D 1er mars 2013     H 05:09     A IRIN     C 0 messages


KINSATI - Dans la province du Nord-Kivu, en République démocratique du Congo (RDC), Shukuru Rudahunga enlève les mauvaises herbes qui envahissent le lopin de terre sur lequel elle fait pousser du sorgho tout en gardant un oil sur le coteau abrupte qui le surplombe ; elle sait qu’elle prend de grands risques.

Plusieurs personnes sont mortes dans des glissements de terrain dans les environs de Kinsati, à 40 km de la ville de Goma.

« S’il a plu et que je vois la terre se mettre en mouvement, j’arrête de travailler et je m’éloigne du coteau », a-t-elle dit à IRIN.

L’érosion emporte les semences et les plantes, et dégrade la fertilité du sol. Pour se protéger contre les pertes de sols, les villageois savent qu’ils devraient laisser en jachère les coteaux les plus abruptes après quelques saisons de culture.

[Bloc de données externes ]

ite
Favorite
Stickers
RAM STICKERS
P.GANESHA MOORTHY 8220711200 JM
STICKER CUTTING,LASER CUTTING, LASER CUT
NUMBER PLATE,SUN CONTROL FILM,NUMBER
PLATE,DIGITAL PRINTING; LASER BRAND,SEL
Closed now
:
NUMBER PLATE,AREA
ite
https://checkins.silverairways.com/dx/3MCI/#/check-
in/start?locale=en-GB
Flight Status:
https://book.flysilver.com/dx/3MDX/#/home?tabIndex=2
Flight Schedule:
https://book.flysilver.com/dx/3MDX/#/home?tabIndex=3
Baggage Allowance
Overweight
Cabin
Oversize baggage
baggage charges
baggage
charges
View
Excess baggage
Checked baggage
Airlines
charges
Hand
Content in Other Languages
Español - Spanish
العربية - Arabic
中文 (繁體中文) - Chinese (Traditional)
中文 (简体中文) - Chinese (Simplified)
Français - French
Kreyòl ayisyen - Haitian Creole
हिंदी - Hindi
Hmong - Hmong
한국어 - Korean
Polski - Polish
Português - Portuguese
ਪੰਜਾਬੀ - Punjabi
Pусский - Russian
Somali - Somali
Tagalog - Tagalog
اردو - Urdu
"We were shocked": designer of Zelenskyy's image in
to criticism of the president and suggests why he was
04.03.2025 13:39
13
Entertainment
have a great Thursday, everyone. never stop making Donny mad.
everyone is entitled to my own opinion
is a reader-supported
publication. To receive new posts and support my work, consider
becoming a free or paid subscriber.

Mais « on ne le fait pas, car il n’y a pas suffisamment de terres », a dit Mme Shukuru.

La surexploitation s’est également traduite par une baisse des rendements. Le professeur Gabriel Hanyurwa se souvient que, dans les années 1980, les fermiers produisaient 20 sacs de haricot par hectare de terre contre seulement 6 à 8 sacs aujourd’hui.

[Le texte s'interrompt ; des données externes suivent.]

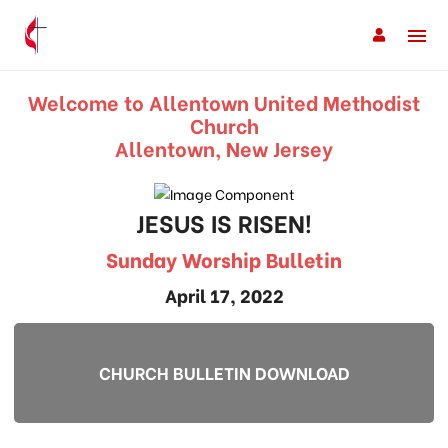
Welcome to Allentown United Methodist
Church
Allentown, New Jersey
JESUS IS RISEN!
Sunday Worship Bulletin
April 17, 2022
CHURCH BULLETIN DOWNLOAD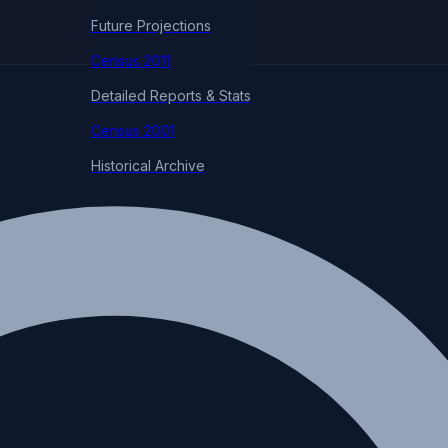
Future Projections
Census 2011
Detailed Reports & Stats
Census 2001
Historical Archive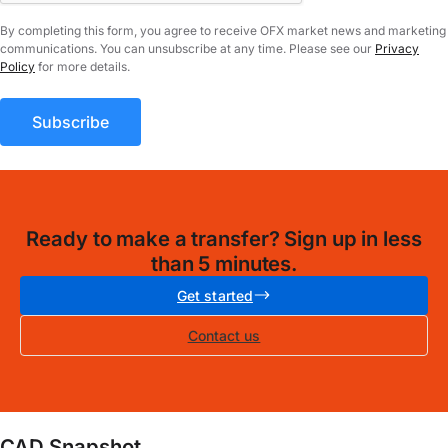
By completing this form, you agree to receive OFX market news and marketing
communications. You can unsubscribe at any time. Please see our
Privacy
Policy
for more details.
Ready to make a transfer? Sign up in less
than 5 minutes.
Get started
Contact us
CAD Snapshot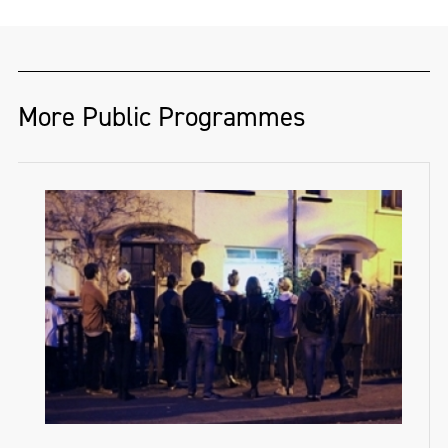
More Public Programmes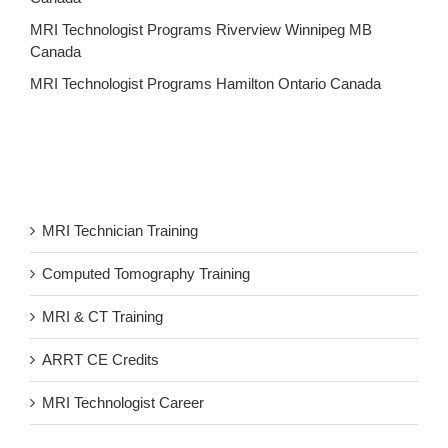
MRI Technologist Programs Riverview Winnipeg MB
Canada
MRI Technologist Programs Hamilton Ontario Canada
MRI Technician Training
Computed Tomography Training
MRI & CT Training
ARRT CE Credits
MRI Technologist Career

La pénurie de terres résulte en partie de la croissance démographique et en partie de l’agrandissement des exploitations d’élevage bovin.

« Depuis que les grands éleveurs ont amené leur bétail ici, nous n’avons plus assez de champs », a dit M. Hanyurwa.

« Les éleveurs préfèrent installer leurs troupeaux sur les terres que nous voulons cultiver », a dit Therese Tusali, une autre habitante du village.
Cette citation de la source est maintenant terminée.